Dopo esservi sdraiati a terra sollevate e abbassate lentamente il bimbo all’altezza del petto.

 

2° esercizio:

 

Questo richiede necessariamente il marsupio: collocatevelo sul petto, metteteci il bimbo dentro e fate i classici piegamenti sulle braccia. (Avvertimento: questo esercizio è molto pericoloso, in quanto se vi cedono le braccia vostro figlio diventa marmellata.

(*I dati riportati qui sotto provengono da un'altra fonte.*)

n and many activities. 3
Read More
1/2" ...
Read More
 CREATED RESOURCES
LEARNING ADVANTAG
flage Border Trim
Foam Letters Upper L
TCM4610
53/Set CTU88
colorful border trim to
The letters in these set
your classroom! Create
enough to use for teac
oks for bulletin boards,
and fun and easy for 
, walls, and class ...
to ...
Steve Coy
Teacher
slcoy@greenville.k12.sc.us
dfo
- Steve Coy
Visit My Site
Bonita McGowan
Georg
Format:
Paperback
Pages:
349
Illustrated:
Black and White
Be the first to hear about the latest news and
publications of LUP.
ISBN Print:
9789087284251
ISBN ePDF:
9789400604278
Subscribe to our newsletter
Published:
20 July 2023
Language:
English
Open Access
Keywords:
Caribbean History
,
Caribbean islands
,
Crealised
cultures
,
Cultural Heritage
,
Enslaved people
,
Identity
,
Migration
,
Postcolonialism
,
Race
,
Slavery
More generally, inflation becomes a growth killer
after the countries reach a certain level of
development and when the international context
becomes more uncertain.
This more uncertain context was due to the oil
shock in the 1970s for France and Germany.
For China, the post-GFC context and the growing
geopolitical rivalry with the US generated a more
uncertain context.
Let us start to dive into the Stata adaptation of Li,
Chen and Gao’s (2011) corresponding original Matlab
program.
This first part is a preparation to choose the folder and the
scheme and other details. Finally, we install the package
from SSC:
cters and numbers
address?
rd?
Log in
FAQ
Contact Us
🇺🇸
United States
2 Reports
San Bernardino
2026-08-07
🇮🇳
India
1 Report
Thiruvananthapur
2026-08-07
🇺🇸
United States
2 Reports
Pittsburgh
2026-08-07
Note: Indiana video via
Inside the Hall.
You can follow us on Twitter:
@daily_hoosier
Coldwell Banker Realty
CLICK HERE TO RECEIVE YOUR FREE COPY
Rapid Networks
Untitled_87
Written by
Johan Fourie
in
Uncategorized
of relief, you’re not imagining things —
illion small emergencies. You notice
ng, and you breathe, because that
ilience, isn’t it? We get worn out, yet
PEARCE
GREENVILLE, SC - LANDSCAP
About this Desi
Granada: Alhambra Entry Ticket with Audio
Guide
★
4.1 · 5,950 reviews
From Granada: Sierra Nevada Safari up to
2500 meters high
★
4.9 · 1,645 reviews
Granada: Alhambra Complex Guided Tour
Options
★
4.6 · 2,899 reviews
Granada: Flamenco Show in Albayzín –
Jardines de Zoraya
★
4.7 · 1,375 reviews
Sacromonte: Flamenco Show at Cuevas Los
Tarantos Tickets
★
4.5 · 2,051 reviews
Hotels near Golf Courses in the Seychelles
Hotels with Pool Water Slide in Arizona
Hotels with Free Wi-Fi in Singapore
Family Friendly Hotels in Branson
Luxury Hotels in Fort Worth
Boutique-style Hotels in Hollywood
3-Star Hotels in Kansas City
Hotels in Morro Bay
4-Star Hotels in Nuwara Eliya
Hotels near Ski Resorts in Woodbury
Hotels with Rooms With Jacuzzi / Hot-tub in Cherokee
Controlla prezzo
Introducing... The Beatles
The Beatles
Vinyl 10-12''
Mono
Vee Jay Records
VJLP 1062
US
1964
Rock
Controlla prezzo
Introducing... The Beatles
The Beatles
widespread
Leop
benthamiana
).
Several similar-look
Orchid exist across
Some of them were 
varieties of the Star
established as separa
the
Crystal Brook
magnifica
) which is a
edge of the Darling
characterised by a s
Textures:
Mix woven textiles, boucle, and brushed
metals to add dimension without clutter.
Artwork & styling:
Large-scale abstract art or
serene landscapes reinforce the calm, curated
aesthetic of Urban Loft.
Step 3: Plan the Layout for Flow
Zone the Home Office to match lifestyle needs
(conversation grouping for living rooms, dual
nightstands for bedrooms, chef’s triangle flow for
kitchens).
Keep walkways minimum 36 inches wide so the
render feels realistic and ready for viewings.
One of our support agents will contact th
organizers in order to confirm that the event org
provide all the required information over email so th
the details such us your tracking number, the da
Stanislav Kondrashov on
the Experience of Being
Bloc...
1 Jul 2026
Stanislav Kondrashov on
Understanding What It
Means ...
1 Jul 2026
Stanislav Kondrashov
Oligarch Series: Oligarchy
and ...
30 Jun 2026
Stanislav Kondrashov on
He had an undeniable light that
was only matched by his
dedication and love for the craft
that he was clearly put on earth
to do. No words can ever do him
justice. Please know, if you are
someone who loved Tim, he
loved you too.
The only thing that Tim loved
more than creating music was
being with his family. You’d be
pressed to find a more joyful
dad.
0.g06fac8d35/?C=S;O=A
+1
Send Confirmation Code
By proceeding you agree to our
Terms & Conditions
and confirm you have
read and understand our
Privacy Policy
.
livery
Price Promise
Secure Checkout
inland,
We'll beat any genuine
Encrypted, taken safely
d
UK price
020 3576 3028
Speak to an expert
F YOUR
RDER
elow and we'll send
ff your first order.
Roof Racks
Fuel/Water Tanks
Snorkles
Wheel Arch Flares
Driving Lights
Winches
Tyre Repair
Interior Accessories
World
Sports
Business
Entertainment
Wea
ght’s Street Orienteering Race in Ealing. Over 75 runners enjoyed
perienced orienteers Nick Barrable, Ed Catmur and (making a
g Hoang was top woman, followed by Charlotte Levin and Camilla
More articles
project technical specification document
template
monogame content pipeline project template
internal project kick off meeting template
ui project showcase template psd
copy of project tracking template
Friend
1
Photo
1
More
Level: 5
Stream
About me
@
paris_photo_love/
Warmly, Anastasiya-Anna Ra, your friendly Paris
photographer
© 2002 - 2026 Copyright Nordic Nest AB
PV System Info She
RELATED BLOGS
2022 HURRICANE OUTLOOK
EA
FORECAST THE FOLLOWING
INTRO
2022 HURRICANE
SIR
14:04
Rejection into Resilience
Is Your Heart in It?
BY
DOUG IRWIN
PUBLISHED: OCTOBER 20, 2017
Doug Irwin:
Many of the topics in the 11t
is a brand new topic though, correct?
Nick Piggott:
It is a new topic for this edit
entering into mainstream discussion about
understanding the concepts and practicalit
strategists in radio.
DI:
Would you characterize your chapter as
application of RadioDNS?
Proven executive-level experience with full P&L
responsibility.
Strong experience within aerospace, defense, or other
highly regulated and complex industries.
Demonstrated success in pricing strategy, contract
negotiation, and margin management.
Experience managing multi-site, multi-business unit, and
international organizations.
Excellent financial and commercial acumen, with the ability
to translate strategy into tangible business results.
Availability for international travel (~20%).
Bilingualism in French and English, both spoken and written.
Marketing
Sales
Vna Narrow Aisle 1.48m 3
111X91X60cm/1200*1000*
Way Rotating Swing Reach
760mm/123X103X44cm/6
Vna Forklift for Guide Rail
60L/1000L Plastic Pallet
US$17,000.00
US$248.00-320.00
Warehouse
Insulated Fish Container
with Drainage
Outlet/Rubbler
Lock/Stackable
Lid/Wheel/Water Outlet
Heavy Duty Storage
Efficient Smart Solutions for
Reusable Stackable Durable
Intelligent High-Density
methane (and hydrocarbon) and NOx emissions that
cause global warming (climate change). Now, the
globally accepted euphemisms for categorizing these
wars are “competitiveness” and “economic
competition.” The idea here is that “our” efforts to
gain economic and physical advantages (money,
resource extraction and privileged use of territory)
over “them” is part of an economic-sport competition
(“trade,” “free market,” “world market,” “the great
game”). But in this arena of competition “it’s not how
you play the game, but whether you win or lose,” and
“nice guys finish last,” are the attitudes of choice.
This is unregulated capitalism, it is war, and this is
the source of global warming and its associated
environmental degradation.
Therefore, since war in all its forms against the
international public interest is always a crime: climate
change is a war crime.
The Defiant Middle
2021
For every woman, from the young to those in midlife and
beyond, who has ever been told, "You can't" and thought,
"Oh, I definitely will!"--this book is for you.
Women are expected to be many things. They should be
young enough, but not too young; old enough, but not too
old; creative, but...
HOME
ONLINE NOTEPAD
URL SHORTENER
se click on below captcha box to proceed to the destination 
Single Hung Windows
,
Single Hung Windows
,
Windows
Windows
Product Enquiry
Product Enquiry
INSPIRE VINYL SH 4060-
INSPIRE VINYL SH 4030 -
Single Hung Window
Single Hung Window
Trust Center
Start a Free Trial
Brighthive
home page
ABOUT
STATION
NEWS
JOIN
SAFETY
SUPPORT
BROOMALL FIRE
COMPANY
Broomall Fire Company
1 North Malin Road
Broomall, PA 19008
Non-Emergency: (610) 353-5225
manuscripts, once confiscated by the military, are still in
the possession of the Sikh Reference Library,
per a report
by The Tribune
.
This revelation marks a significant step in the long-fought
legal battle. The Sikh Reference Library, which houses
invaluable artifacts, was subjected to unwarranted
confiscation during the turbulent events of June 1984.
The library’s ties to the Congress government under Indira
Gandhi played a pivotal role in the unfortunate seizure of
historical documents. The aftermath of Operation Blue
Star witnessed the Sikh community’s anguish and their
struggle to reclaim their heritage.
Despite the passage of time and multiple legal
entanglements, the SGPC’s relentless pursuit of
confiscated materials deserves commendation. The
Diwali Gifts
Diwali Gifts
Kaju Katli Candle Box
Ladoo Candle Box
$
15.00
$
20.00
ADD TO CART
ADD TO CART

Quindi, prima di farlo, considerate con obiettività le vostre capacità fisiche in quel preciso momento).

 

TRICIPITI:

 

Sedetevi su una sedia, afferrate il bimbo per i fianchi e, dopo aver sollevato le braccia, piegate soltanto gli avambracci dietro la testa.

 

BICIPITI:

 

Sempre stando seduti mettete le mani sotto la schiena del bimbo, e ancora soltanto con gli avambracci portatelo al petto e poi riabbassatelo.

 

GAMBE E GLUTEI:

 

In piedi, con il bimbo in braccio (marsupio), con la schiena dritta e le gambe un po’ divaricate, abbassatevi e risollevati lentamente.

 

2° Esercizio:

Così come state ora portate avanti prima un piede e poi l’altro, piegando le gambe fino a dove potete.

 

POLPACCI:

 

Seduti su una sedia distendete il bimbo sulle vostre gambe e sollevate i talloni, tenendo la punta dei piedi a terra.

 

 

FINE.

 

 

ALCUNI SUGGERIMENTI:

 

Per questo tipo di esercizi sono consigliati bimbi che vanno su per giù dai quattro ai sette mesi d’età: sia come grandezza, che come peso, sono più maneggievoli tra le mani e permettono di fare i movimenti in modo più fluido.

 

Per attutire almeno un po’ un’eventuale caduta del piccolino durante gli esercizi tenere sempre sotto i piedi un materassino o qualcosa di molto morbido.

 

Per una corretta digestione del bebè, e per non rischiare di ricevere in piena faccia le conseguenze maleodoranti dei suoi rigurgiti, svolgere gli esercizi lontano dalle poppate.

 

Il numero di ripetizioni di ogni esercizio è soggettivo. Dipende dalla vostra forma fisica.

 

Se alla fine dell’allenamento vedete il bimbo stanco e prossimo al sonno va benissimo: mettetelo a nanna nella culla, andate a farvi una doccia e poi, magari, andate a nanna anche voi.

 

Se a fine allenamento, invece, vostro figlio è in preda ad un violento pianto isterico per il troppo sbattimento al quale l’avete sottoposto, bé, allora armatevi di santa pazienza e cercate di calmarlo cantandogli qualche canzoncina e rimpiendolo di bacietti, che tra l’altro sono anche validissimi esercizi: il primo, per allenare le corde vocali. Il secondo, per tutti quei piccolissimi muscoli facciali intorno alle labbra.